Os grãos precisam ser escolhidos, selecionados, provados e torrados corretamente. A máquina muito bem regulada. E o barista treinado para preparar e explicar, ensinar sobre o produto.
Pode-se ter como exemplo o vinho, com suas regiões, cepas, histórias e tradições. Tudo isso existe no café, e é cada dia mais explorado. Um exemplo de marketing bem feito, além de incluir atualmente as certificações de sustentabilidade (3 pilares: social, ambiental e econômico).
Hoje isso, é possível encontrar cafés de excelente qualidade em muitos lugares do Brasil. A primeira marca que ganhou espaço foi a italiana Illy, tradicionalíssima em espressos no mundo. Eles são muito bons de produto, de promoção e marketing, e em contar a história da empresa, da família e do café. Têm, por exemplo, uma coleção de xícaras pintadas, para promover discretamente o café deles. Financiam uma universidade corporativa para treinar e capacitar produtores que fornecem matéria-prima. Fazem anualmente um concurso que premia os cafés, que melhor se adequam ao blend da marca. Enfim, fazem um trabalho muito bem feito para promover a marca e garantir sustentação do market share e sobre-preço conquistados. Outro exemplo, muito bem-sucedido de café de alta qualidade e caro, é o Nespresso da Nestlé.
Alguns produtores de cafés especiais perceberam que era preciso ser dono da marca para agregar mais valor ao seu produto. Um deles é o Café Fazenda Pessegueiro, da família Gonçalves Dias de Mococa-SP, capitaneado por Clóvis Gonçalves Dias Filho, ou Tio Clovinho como me acostumei a chamá-lo desde criança.

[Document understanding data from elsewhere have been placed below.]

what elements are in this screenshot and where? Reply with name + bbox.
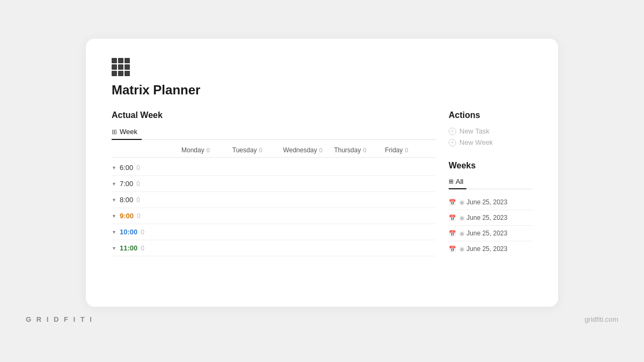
day-header-thursday: Thursday 0: [334, 146, 385, 154]
weeks-section: Weeks ⊞ All 📅 ◉ June 25, 2023: [449, 161, 532, 256]
calendar-icon: 📅: [449, 215, 456, 221]
chevron-icon: ▼: [112, 246, 116, 251]
chevron-icon: ▼: [112, 165, 116, 171]
actions-title: Actions: [449, 110, 532, 120]
new-task-label: New Task: [459, 127, 489, 135]
main-card: Matrix Planner Actual Week ⊞ Week: [86, 39, 558, 307]
time-row: ▼ 9:00 0: [112, 208, 436, 224]
day-count-tuesday: 0: [259, 147, 262, 153]
actions-section: Actions New Task New Week: [449, 110, 532, 148]
time-count-1000: 0: [141, 228, 144, 236]
new-week-label: New Week: [459, 138, 493, 146]
footer: G R I D F I T I gridfiti.com: [0, 315, 644, 323]
time-row: ▼ 11:00 0: [112, 240, 436, 256]
time-count-800: 0: [136, 196, 140, 204]
time-label-600: 6:00: [120, 164, 133, 172]
week-tab-bar: ⊞ Week: [112, 125, 436, 140]
day-header-wednesday: Wednesday 0: [283, 146, 334, 154]
chevron-icon: ▼: [112, 230, 116, 235]
day-header-tuesday: Tuesday 0: [232, 146, 283, 154]
day-label-tuesday: Tuesday: [232, 146, 257, 154]
weeks-tab-label: All: [456, 178, 463, 186]
actual-week-title: Actual Week: [112, 110, 436, 120]
week-date-3: ◉ June 25, 2023: [459, 245, 507, 253]
time-count-1100: 0: [141, 245, 144, 252]
new-week-action[interactable]: New Week: [449, 137, 532, 148]
week-list-item[interactable]: 📅 ◉ June 25, 2023: [449, 195, 532, 210]
day-headers: Monday 0 Tuesday 0 Wednesday 0 Thursda: [112, 146, 436, 158]
day-count-friday: 0: [405, 147, 408, 153]
chevron-icon: ▼: [112, 181, 116, 187]
time-label-1000: 10:00: [120, 228, 137, 236]
app-icon: [112, 58, 131, 77]
footer-brand-left: G R I D F I T I: [26, 315, 93, 323]
time-cell-900: ▼ 9:00 0: [112, 212, 181, 220]
icon-cell: [118, 64, 123, 70]
time-label-700: 7:00: [120, 180, 133, 188]
day-header-friday: Friday 0: [385, 146, 436, 154]
calendar-grid: Monday 0 Tuesday 0 Wednesday 0 Thursda: [112, 146, 436, 256]
time-cell-600: ▼ 6:00 0: [112, 164, 181, 172]
week-list-item[interactable]: 📅 ◉ June 25, 2023: [449, 210, 532, 226]
week-date-2: ◉ June 25, 2023: [459, 230, 507, 237]
main-content: Actual Week ⊞ Week Monday 0: [112, 110, 532, 287]
day-label-friday: Friday: [385, 146, 402, 154]
time-row: ▼ 8:00 0: [112, 192, 436, 208]
weeks-tab-bar: ⊞ All: [449, 176, 532, 189]
day-count-monday: 0: [207, 147, 210, 153]
day-label-monday: Monday: [181, 146, 204, 154]
header-section: Matrix Planner: [112, 58, 532, 98]
icon-cell: [125, 64, 130, 70]
page-wrapper: Matrix Planner Actual Week ⊞ Week: [0, 0, 644, 362]
day-header-monday: Monday 0: [181, 146, 232, 154]
left-panel: Actual Week ⊞ Week Monday 0: [112, 110, 436, 287]
time-count-600: 0: [136, 164, 140, 172]
time-cell-1000: ▼ 10:00 0: [112, 228, 181, 236]
calendar-icon: 📅: [449, 199, 456, 206]
icon-cell: [112, 71, 117, 76]
new-week-icon: [449, 139, 456, 146]
time-cell-1100: ▼ 11:00 0: [112, 244, 181, 252]
icon-cell: [112, 58, 117, 63]
icon-cell: [118, 58, 123, 63]
time-row: ▼ 6:00 0: [112, 160, 436, 176]
week-tab-label: Week: [120, 128, 137, 136]
time-label-900: 9:00: [120, 212, 134, 220]
weeks-title: Weeks: [449, 161, 532, 171]
week-tab-icon: ⊞: [112, 128, 117, 136]
time-label-800: 8:00: [120, 196, 133, 204]
time-count-700: 0: [136, 180, 140, 188]
right-panel: Actions New Task New Week Weeks: [436, 110, 532, 287]
day-label-wednesday: Wednesday: [283, 146, 317, 154]
week-tab[interactable]: ⊞ Week: [112, 125, 142, 140]
week-date-1: ◉ June 25, 2023: [459, 214, 507, 221]
time-label-1100: 11:00: [120, 244, 137, 252]
new-task-icon: [449, 128, 456, 135]
week-list-item[interactable]: 📅 ◉ June 25, 2023: [449, 226, 532, 241]
chevron-icon: ▼: [112, 197, 116, 203]
icon-cell: [125, 58, 130, 63]
time-cell-800: ▼ 8:00 0: [112, 196, 181, 204]
calendar-icon: 📅: [449, 230, 456, 237]
day-label-thursday: Thursday: [334, 146, 361, 154]
time-row: ▼ 7:00 0: [112, 176, 436, 192]
time-count-900: 0: [137, 212, 141, 220]
day-count-wednesday: 0: [319, 147, 323, 153]
weeks-tab-icon: ⊞: [449, 178, 453, 185]
weeks-tab-all[interactable]: ⊞ All: [449, 176, 466, 189]
calendar-icon: 📅: [449, 246, 456, 253]
new-task-action[interactable]: New Task: [449, 125, 532, 137]
app-title: Matrix Planner: [112, 83, 532, 98]
icon-cell: [118, 71, 123, 76]
day-header-spacer: [112, 146, 181, 154]
time-rows: ▼ 6:00 0: [112, 160, 436, 256]
chevron-icon: ▼: [112, 213, 116, 219]
day-count-thursday: 0: [363, 147, 366, 153]
week-list: 📅 ◉ June 25, 2023 📅 ◉ June 25, 2023 📅 ◉ …: [449, 195, 532, 256]
time-cell-700: ▼ 7:00 0: [112, 180, 181, 188]
week-list-item[interactable]: 📅 ◉ June 25, 2023: [449, 241, 532, 256]
icon-cell: [112, 64, 117, 70]
icon-cell: [125, 71, 130, 76]
time-row: ▼ 10:00 0: [112, 224, 436, 240]
footer-brand-right: gridfiti.com: [584, 315, 618, 323]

O café Pessegueiro é produzido em uma única fazenda e ganhou um prêmio único, “The Hidden Treasure”, da SCAE (Associação Européia de Cafés Especiais). O primeiro e único café brasileiro a ganhar essa honraria. Há pouco tempo começaram a fornecer para a rede argentina Havanna. O café é especial. E tem história.
No entanto, parece que alguns locais entendem o café espresso como mais uma oportunidade de faturar, sem se atentar para a qualidade. Sem se preocupar com café, máquina ou barista. Ontem, no aeroporto de Campo Grande, tomei um espresso na Casa do Pão de Queijo que me assustou. Um café mal tirado, sem creme, nada especial, parecia mais um café coado e “cozido”, daqueles que ficam horas na garrafa térmica, ou em banho maria. O preço: R$ 2,00! Perguntei assustado: é esse o café espresso? A moça, indiferente, respondeu: sim. E virou-se. Em outras franquias da CPQ, o cuidado com o café é maior, parecido com dado ao pão de queijo (sou fã do recheado com polenguinho).
Quem vende café espresso de qualidade conseguiu fazer algo muito difícil, mudar o hábito do brasileiro. Criando um novo mercado, daqueles que pagam e apreciam cafés diferenciados. Isso é fantástico e deve ser comemorado. No entanto, quem vende gato por lebre precisa ser combatido. A melhor forma para isso é levar mais informação, ensinar o consumidor. Um ótimo exemplo é o vinho. Há mercado para vinhos caros e baratos, mas eles não se misturam.
Um café que simplesmente foi feito em uma máquina de espresso não pode ser vendido e entendido como o mesmo que um café gourmet, especial, com história, bem tirado. É preciso mais do que isso. Não vamos misturar o especial com o comum.